The research in Section 4.1 indicates the optimal solution of MF lining of the cylindrical shell is 3-4-5 type, i.e., lining MF from bottom to top, as shown in Figure 11. Same as the method in Section 4.1, establish finite element models of different schemes and simulate acoustic cavity response of the cylindrical shell within the frequency range of 100–400 Hz. The result is shown in Figure 12.

Figure 11 

Different lining schemes under the same specific gravity ratio.

Figure 12 

The sound pressure spectrum in the cavity of different lining schemes under the same specific gravity ratio.
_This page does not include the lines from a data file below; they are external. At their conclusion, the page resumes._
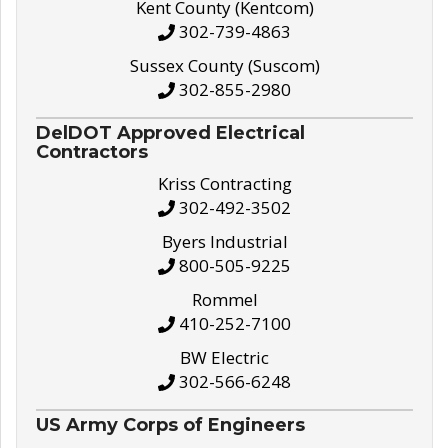
Kent County (Kentcom)
302-739-4863
Sussex County (Suscom)
302-855-2980
DelDOT Approved Electrical
Contractors
Kriss Contracting
302-492-3502
Byers Industrial
800-505-9225
Rommel
410-252-7100
BW Electric
302-566-6248
US Army Corps of Engineers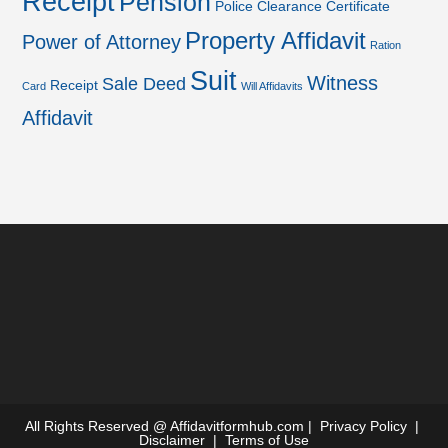
Receipt
Pension
Police Clearance Certificate
Property Affidavit
Power of Attorney
Ration
Suit
Witness
Sale Deed
Receipt
Card
Will Affidavits
Affidavit
All Rights Reserved @
Affidavitformhub.com
|
Privacy Policy
|
Disclaimer
|
Terms of Use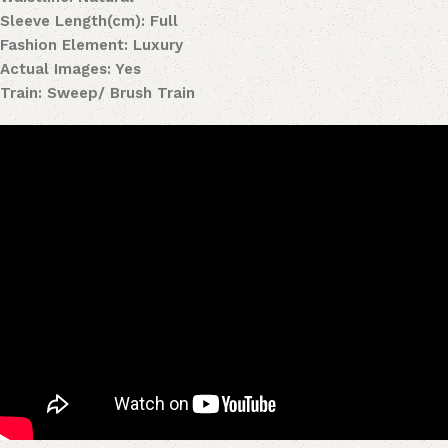
Sleeve Length(cm): Full
Fashion Element: Luxury
Actual Images: Yes
Train: Sweep/ Brush Train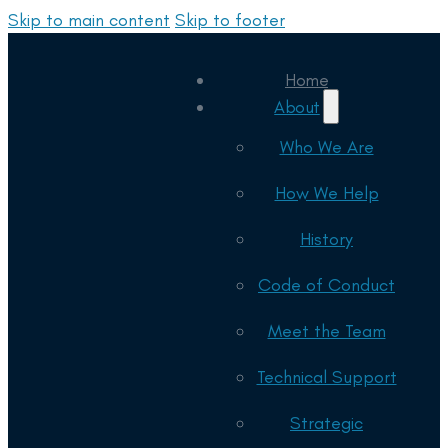
Skip to main content
Skip to footer
Home
About
Who We Are
How We Help
History
Code of Conduct
Meet the Team
Technical Support
Strategic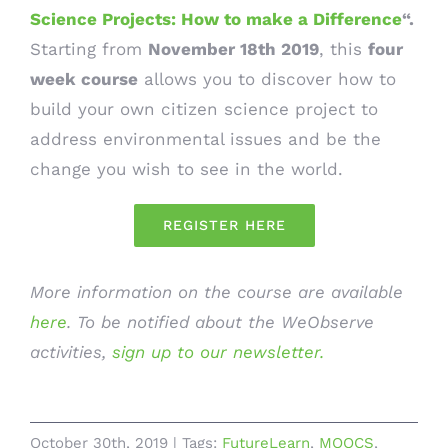
Science Projects: How to make a Difference
“.
Starting from
November 18th 2019
, this
four
week course
allows you to discover how to
build your own citizen science project to
address environmental issues and be the
change you wish to see in the world.
REGISTER HERE
More information on the course are available
here
. To be notified about the WeObserve
activities,
sign up to our newsletter.
October 30th, 2019
|
Tags:
FutureLearn
,
MOOCS
,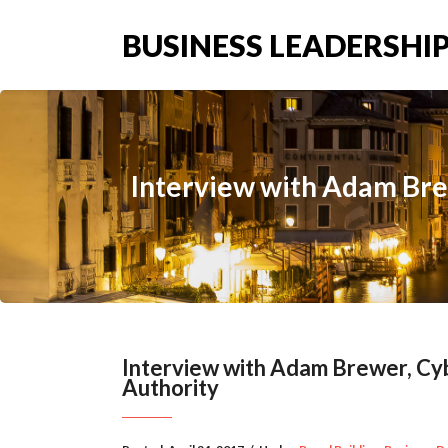
BUSINESS LEADERSHIP
Interview with Adam Bre
Interview with Adam Brewer, Cyb
Authority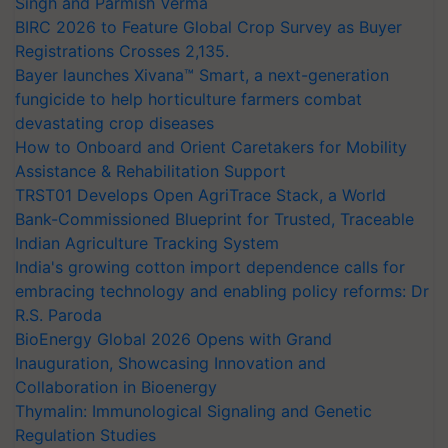
Singh and Parmish Verma
BIRC 2026 to Feature Global Crop Survey as Buyer
Registrations Crosses 2,135.
Bayer launches Xivana™ Smart, a next-generation
fungicide to help horticulture farmers combat
devastating crop diseases
How to Onboard and Orient Caretakers for Mobility
Assistance & Rehabilitation Support
TRST01 Develops Open AgriTrace Stack, a World
Bank-Commissioned Blueprint for Trusted, Traceable
Indian Agriculture Tracking System
India's growing cotton import dependence calls for
embracing technology and enabling policy reforms: Dr
R.S. Paroda
BioEnergy Global 2026 Opens with Grand
Inauguration, Showcasing Innovation and
Collaboration in Bioenergy
Thymalin: Immunological Signaling and Genetic
Regulation Studies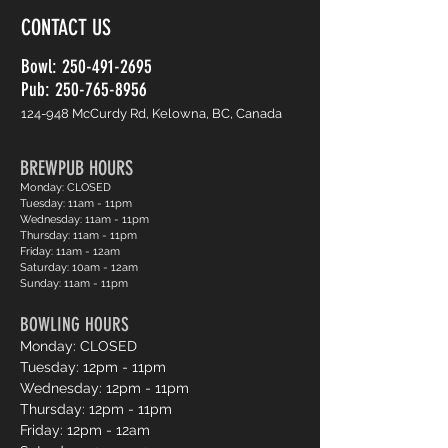
CONTACT US
Bowl:
250-491-2695
Pub: 250-765-8956
124-948 McCurdy Rd, Kelowna, BC, Canada
BREWPUB HOURS
Monday: CLOSED
Tuesday: 11am - 11pm
Wednesday: 11am - 11pm
Thursday: 11am - 11pm
Friday: 11am - 12am
Saturday: 10am - 12am
Sunday: 11am - 11pm
BOWLING HOURS
Monday: CLOSED
Tuesday: 12pm - 11pm
Wednesday: 12pm - 11pm
Thursday: 12pm - 11pm
Friday: 12pm - 12am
It can be seen from the figure that within the frequency range of 280–320 Hz, the wavelength of sound waves is similar to the length of the sound cavity, and lining 40 mm (50% laying) MF has the best noise reduction effect. However, in the frequency range of 100–280 Hz and 320–400 Hz, the trends of the SPL curve of different lining schemes are the same; only the response peaks corresponding to the normal frequency are different. From the perspective of overall SPL, the total SPL of three lining schemes (20 mm, 100% laying; 30 mm, 66.7% laying; and 40 mm, 50% laying) is 87.52 dB, 86.99 dB, and 86.75 dB. Compared to the results in Figure 6(a), STL of the three lining scheme is 6.33 dB, 6.86 dB, and 7.10 dB. The result shows that, under the same specific gravity ratio, the thicker the layer is, the better the noise reduction effect at midlow frequency is. It also can be seen that the increment of STL decreases with the increase of the thickness of the layer. Therefore, within the limited specific gravity ratio of lining material in the cavity, the thicker material is suggested to be laid in the position with the highest noise reduction efficiency to achieve the optimal noise reduction effect of midlow frequency.

5. Conclusion

This study takes the aluminum cylindrical shell lining MF as the research object, establishes the finite element simulation model of aluminum and aluminum cylindrical shell lining MF, and verifies the correctness of the finite element model within the frequency range of 100–400 Hz. Aiming at the noise reduction problem of the cylindrical shell, the influence of lining position of different thickness MF is first studied. Based on the results, the optimal laying scheme under the same specific gravity ratio is then investigated, and the following conclusions are obtained:(1)When the laying rate of MF lining is 60% and the thickness of MF is greater than 6% of the cavity radius, the performance of STL is obviously improved with thicker MF despite different laying position. Among them, the STL of the 3-4-5 lining scheme can be further increased by 0.49–0.99 dB compared with other lining schemes.(2)At the same specific gravity ratio, the noise reduction amount in the midlow frequency in the cavity increases with the increase of material thickness, but the increment decreases. Moreover, the difference of the noise reduction effect is mainly reflected in the frequency band where sound wavelength and sound cavity length are close to each other.(3)At midlow frequency, when the internal lining materials are limited by a gravity ratio, it is suggested to lay thicker materials in the position with high noise reduction efficiency to achieve a better noise reduction effect, rather than choosing thinner materials for more area of lining

Data Availability

The data generated or analyzed during this study are included within the article.

Conflicts of Interest

The authors declare that there are no conflicts of interest.

Acknowledgments

The project was supported by the open foundation of Hubei Key Laboratory of Theory and Application of Advanced Materials Mechanics, Wuhan University of Technology (TAM202003), and General scientific research projects of Wuhan Polytechnic University (2020Y11).